[[ Dataset records open ]]

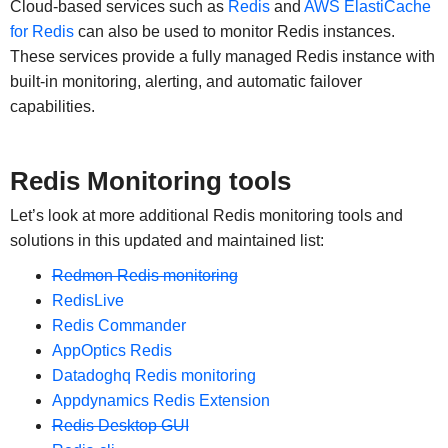
Cloud-based services such as
Redis
and
AWS ElastiCache
for Redis
can also be used to monitor Redis instances.
These services provide a fully managed Redis instance with
built-in monitoring, alerting, and automatic failover
capabilities.
Redis Monitoring tools
Let’s look at more additional Redis monitoring tools and
solutions in this updated and maintained list:
Redmon Redis monitoring
RedisLive
Redis Commander
AppOptics Redis
Datadoghq Redis monitoring
Appdynamics Redis Extension
Redis Desktop GUI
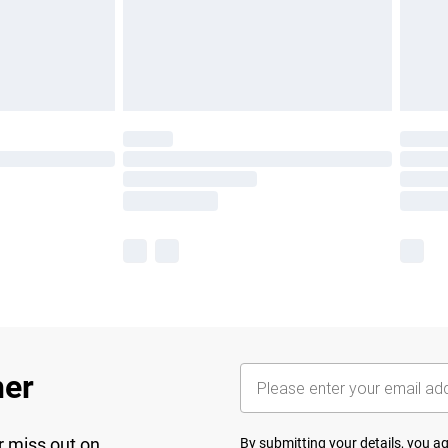
her
r miss out on
By submitting your details, you 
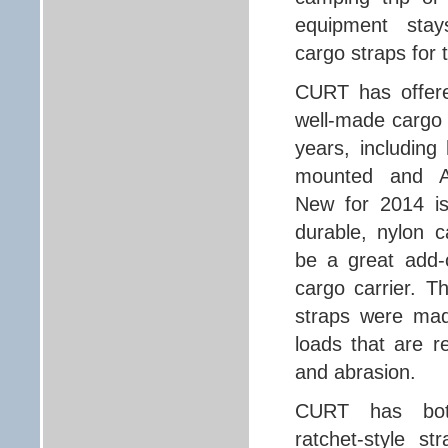
equipment sta
cargo straps for 
CURT has offere
well-made cargo 
years, including
mounted and AT
New for 2014 is
durable, nylon c
be a great add-
cargo carrier. T
straps were mad
loads that are re
and abrasion.
CURT has bot
ratchet-style st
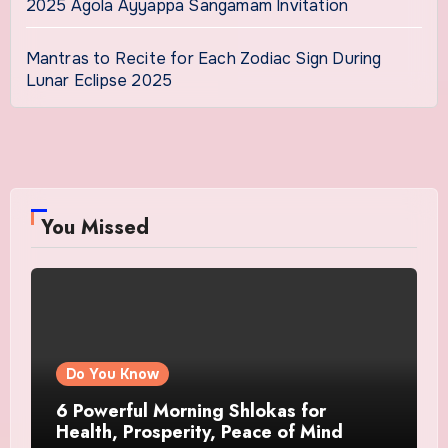
2025 Agola Ayyappa Sangamam Invitation
Mantras to Recite for Each Zodiac Sign During
Lunar Eclipse 2025
You Missed
Do You Know
6 Powerful Morning Shlokas for
Health, Prosperity, Peace of Mind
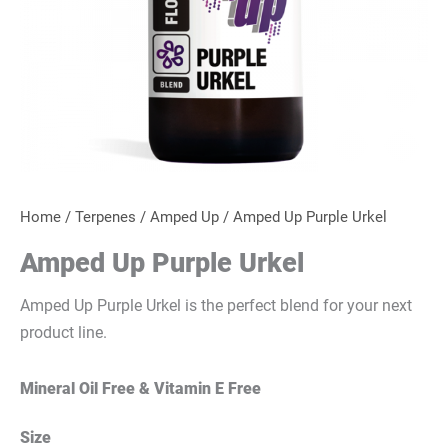
Home
/
Terpenes
/
Amped Up
/ Amped Up Purple Urkel
Amped Up Purple Urkel
Amped Up Purple Urkel is the perfect blend for your next
product line.
Mineral Oil Free & Vitamin E Free
Size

[[ Dataset records closed ]]

* Exercise directions *
Leave out the pictures; repeat the data exactly.

* Expected output *
Cloud-based services such as
Redis
and
AWS ElastiCache
for Redis
can also be used to monitor Redis instances.
These services provide a fully managed Redis instance with
built-in monitoring, alerting, and automatic failover
capabilities.
Redis Monitoring tools
Let’s look at more additional Redis monitoring tools and
solutions in this updated and maintained list:
Redmon Redis monitoring
RedisLive
Redis Commander
AppOptics Redis
Datadoghq Redis monitoring
Appdynamics Redis Extension
Redis Desktop GUI
her
r miss out on
By submitting your details, you 
equipment sta
cargo straps for 
CURT has offere
well-made cargo 
years, including
mounted and AT
New for 2014 is
durable, nylon c
be a great add-
cargo carrier. T
straps were mad
loads that are re
and abrasion.
CURT has bot
ratchet-style st
2025 Agola Ayyappa Sangamam Invitation
Mantras to Recite for Each Zodiac Sign During
Lunar Eclipse 2025
You Missed
Do You Know
6 Powerful Morning Shlokas for
Health, Prosperity, Peace of Mind
Home
/
Terpenes
/
Amped Up
/ Amped Up Purple Urkel
Amped Up Purple Urkel
Amped Up Purple Urkel is the perfect blend for your next
product line.
Mineral Oil Free & Vitamin E Free
Size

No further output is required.